We describe a case of a patient with T2DM who complained of nausea, anorexia, sore throat, and abdominal distention. The constellation of symptoms is likely to be due to GLP-1 agonist treatment with liraglutide which caused GP and RE.

GP is a syndrome that causes nausea, vomiting, abdominal distention, early satiety, post-prandial fullness, and upper abdominal pain. Causes of GP include poorly controlled DM, post-surgery, viral infections, parkinsonism, idiopathic, amyloidosis, paraneoplastic syndrome, scleroderma, mesenteric ischemia, and drugs such as narcotics, anticholinergics, and GLP-1 analogs [1][6]. The pathogenesis of GP is complicated and is thought to involve the interstitial cells of Cajal which mediate communication between the autonomic nervous system and the smooth muscle of the alimentary tract. This is mediated via neuronal nitric oxide synthase. The diagnosis of GP requires the demonstration of delayed gastric emptying through several methods including scintigraphy, which is the gold standard test, wireless motility camera, or carbon breath testing. In addition, mechanical obstruction must be excluded [1,4]. In this case, we could not perform examination for delayed gastric emptying because of limited resources in our semi-rural community hospital. However, the aforementioned clinical symptoms and imaging suggest that GP was the most likely clinical diagnosis.

GP due to liraglutide is a rarely reported but major side effect. Thus drug-induced GP should be considered in T2DM patients [4,6]. There are case reports of liraglutide-induced GP having occurred with a dose of 1.2 mg in a 52-year-old male patient [4] and with a dose of 3 mg in an 18-year-old female patient [2]. One study compared placebo to 1.8 mg of liraglutide, which demonstrated a 13% reduction in one-hour gastric emptying time in the liraglutide group compared to placebo. This study revealed that even standard dose treatment can cause GP [7]. However, there are no reports exhibiting GP at low doses of liraglutide such as 0.6 mg. Although it is recommended that liraglutide be introduced at a low dose of 0.6 mg once daily and increased over several weeks, this case suggests that GP can possibly occur even at the recommended starting dose [3].

The management of liraglutide-induced GP is largely symptomatic treatment. In addition to the discontinuation of liraglutide, aspiration of gastric contents, prokinetic peristaltic agents such as serotonin and dopamine antagonists, and 5-hydroxytryptamine-4 receptor agonists have been useful for GP [1,8]. Persistently, high blood glucose levels of 288-360 mg/dL may result in inhibition of gastric emptying of solid and fluid contents [1]. GP itself occurs in about 50% of patients with type 1 and type 2 diabetes mellitus. Hyperglycemia, autonomic neuropathy, inflammation, and damage to the enteric neuromuscular system are thought to contribute to the pathogenesis of GP [9]. Glycemic control is also important in the management of GP.

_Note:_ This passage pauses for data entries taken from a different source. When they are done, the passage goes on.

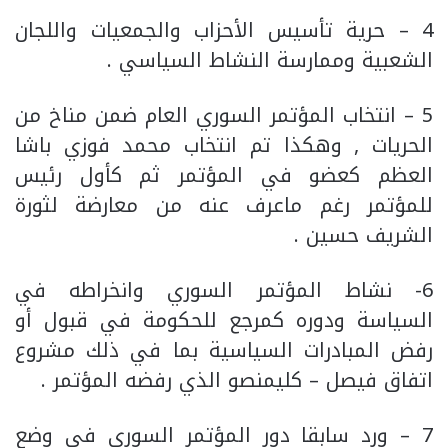
4 – حرية تأسيس الأحزاب والجمعيات واللجان
الشعبية وممارسة النشاط السياسي .
5 – انتخاب المؤتمر السوري العام ضمن مناخ من
الحريات , وهكذا تم انتخاب محمد فوزي باشا
العظم كعضو في المؤتمر ثم كأول رئيس
للمؤتمر رغم ماعرف عنه من معارضة لثورة
الشريف حسين .
6- نشاط المؤتمر السوري وانخراطه في
السياسة ودوره كمرجع للحكومة في قبول أو
رفض المبادرات السياسية بما في ذلك مشروع
اتفاق فيصل – كليمنصو الذي رفضه المؤتمر .
7 – ورد سابقا دور المؤتمر السوري في وضع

In the present case, gastroscopy revealed grade C RE (Figure 2). We speculate that reflux esophagitis was the cause of the sore throat [10]. There was no history of RE in this patient’s past. Thus, it is conceivable that RE was caused by liraglutide in this case. Although it is difficult to completely rule out the possibility that RE developed before liraglutide initiation, it seems likely given the chronology of this case. Screening for RE with gastroscopy prior to commencing GLP-1 agonist treatment may be beneficial because such medications are a risk factor for the development and exacerbation of this disorder.

Conclusions

GP is a known serious side effect of GLP-1 agonist treatment such as liraglutide. Initiation of this class of drug in patients with T2DM may induce GP regardless of the dose administered. GP due to GLP-1 agonist treatment can be ameliorated by (1) discontinuation of the drug, (2) pursuing tighter control of serum glucose with alternative antidiabetic agents, (3) antiemetic agents, and (4) prokinetic agents.

In view that GP can be complicated by RE, the risk of developing or exacerbating this aforementioned disorder should be considered before initiating GLP-1 agonists in general.